Model Mugging
- Focus: Hybrid
- Country of origin: United States

= Model Mugging =

Self-defense training technique

Model Mugging is an American form of self-defense training that uses padded instructors, known as "Model Muggers", to simulate assaults. It was founded by Matt Thomas, and developed by Danielle Smith, Julio Toribio, Sheryl Doran and Mark Morris. Its inspiration was the 1971 rape and beating that happened to a Karate black belt. Model Mugging attempts to turn the adrenaline reaction to an active response rather than a fear response through simulated attacks and group talk sessions.

== Techniques and training ==
Model mugging training involves students role-playing and sometimes fighting through a variety of assault scenarios. Students are taught physical defenses, methods of avoiding or defusing potential assaults, verbal defenses, and decision-making under the pressure of such situations.

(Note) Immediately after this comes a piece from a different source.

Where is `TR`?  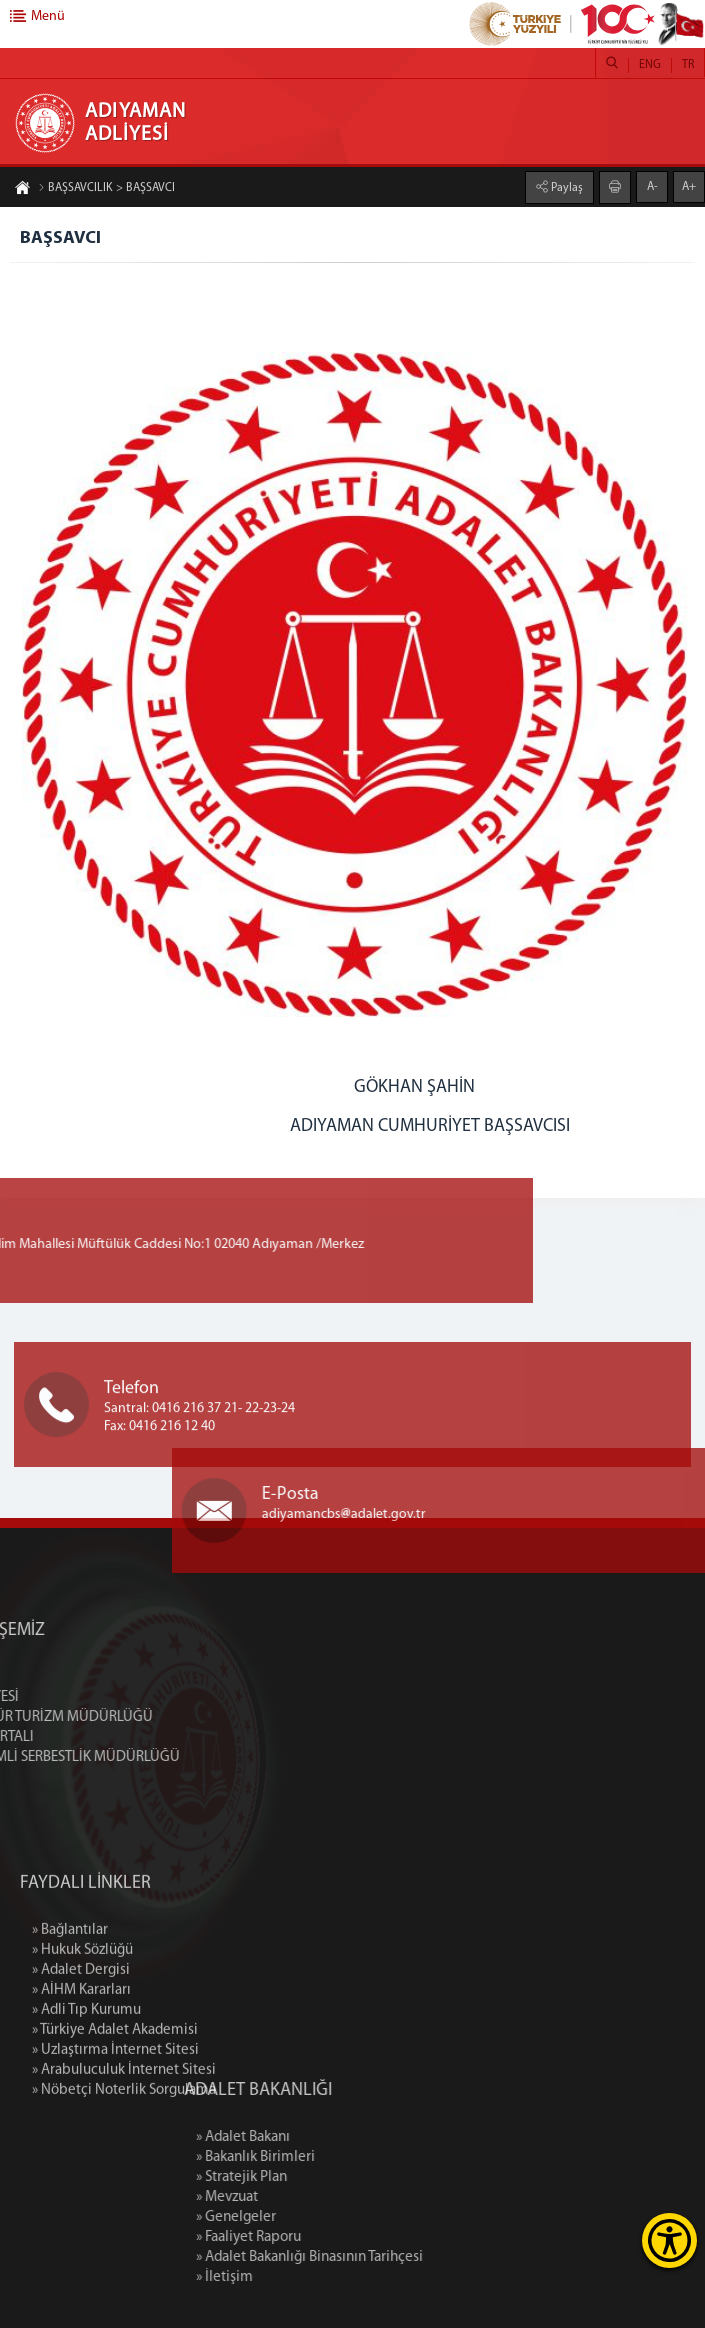 TR is located at coordinates (688, 65).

During the simulated assaults, heavily padded instructors, often referred to as muggers, accost, grab, or directly attack a student, who may respond (if they believe a physical response is appropriate for the situation) with full-force attacks to the padded instructor. The emotionally charged nature of the scenarios combined with the full-force nature of the fighting tend to create an adrenalized state similar to that of someone facing a real assault. The adrenalized nature of the training is intended to teach the student how to think clearly and respond in adrenalized situations.

== History ==
Model Mugging received significant publicity beginning in the late 1970s and 1980s. The first major public recognition was described in 1978 within Human Behavior Magazine, and The Chronicle of Higher Education.

Popularity of the Model Mugging program expanded rapidly after an article was published in Black Belt magazine describing the innovative training system. Many other publications and supporters began providing positive press coverage, and especially in People magazine. The program was widely publicized in many other popular magazines and media such as Life magazine, Glamour magazine and others.

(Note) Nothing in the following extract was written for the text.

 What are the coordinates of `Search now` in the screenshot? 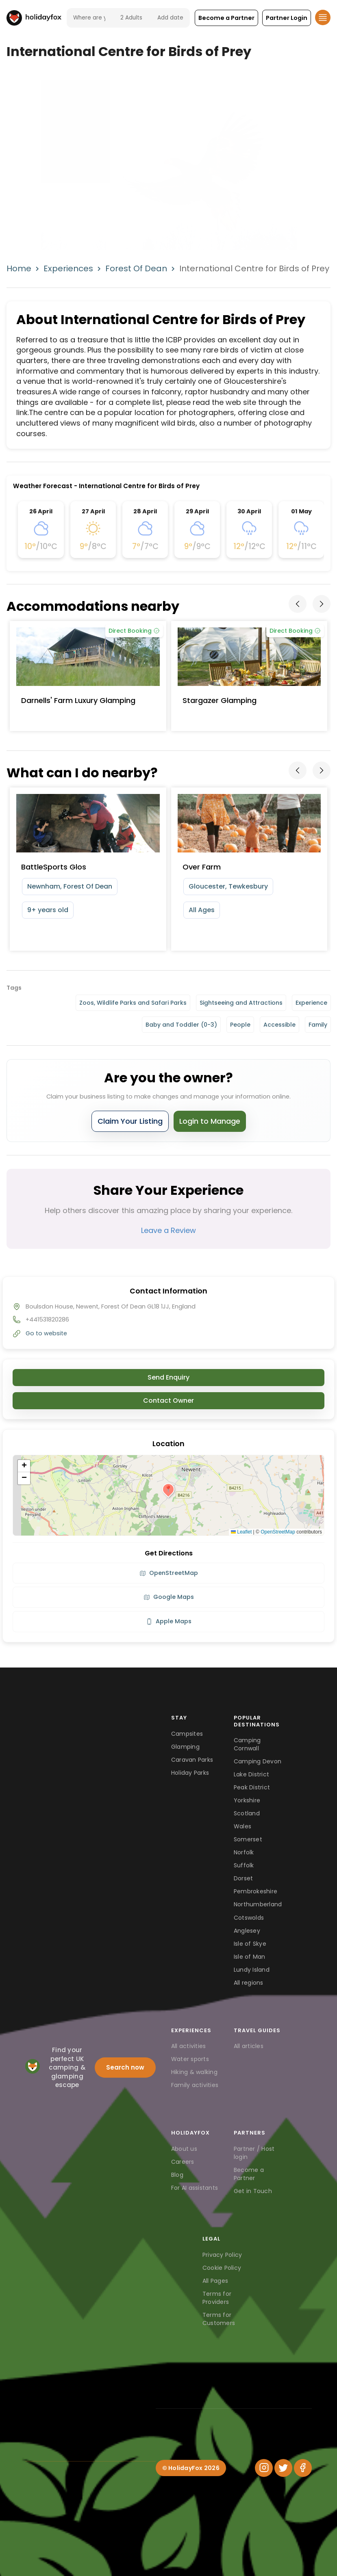 It's located at (125, 2067).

By 1990, some female instructors stated that women were traumatized by the course or sexually assaulted by Model Mugging male instructors. After several incidents of private lessons that founder Matt Thomas gave to female instructors of the Model Mugging program in his home led to allegations that he had acted inappropriately, the national board of Model Mugging instituted new rules prohibiting the practice. Women who had made the allegations broke from the Model Mugging program being taught at Stanford and formed their own self-defense organizations.

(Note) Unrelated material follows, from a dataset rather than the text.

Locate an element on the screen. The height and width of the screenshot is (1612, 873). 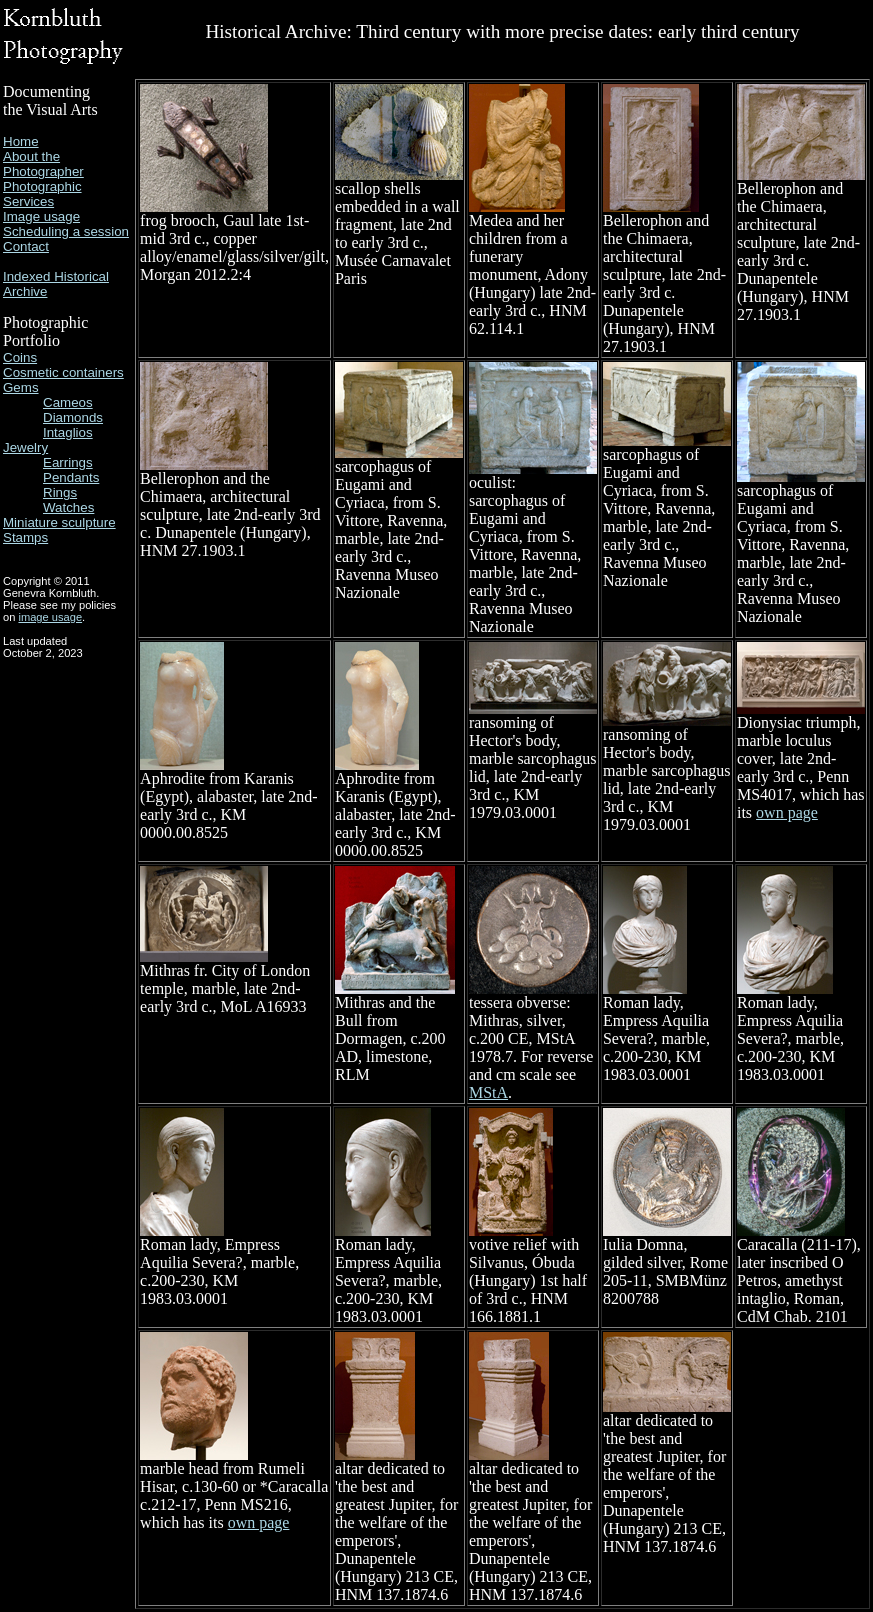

In 1990, psychologist Albert Bandura used Model Mugging for a psychology study where he and Elizabeth Ozer tested the hypotheses that "perceived coping and cognitive control self-efficacy govern the effects of personal empowerment over physical threats". The women participated in a mastery modeling self-defense program in which they sought to learn the physical skills to defend themselves successfully against unarmed sexual assailants.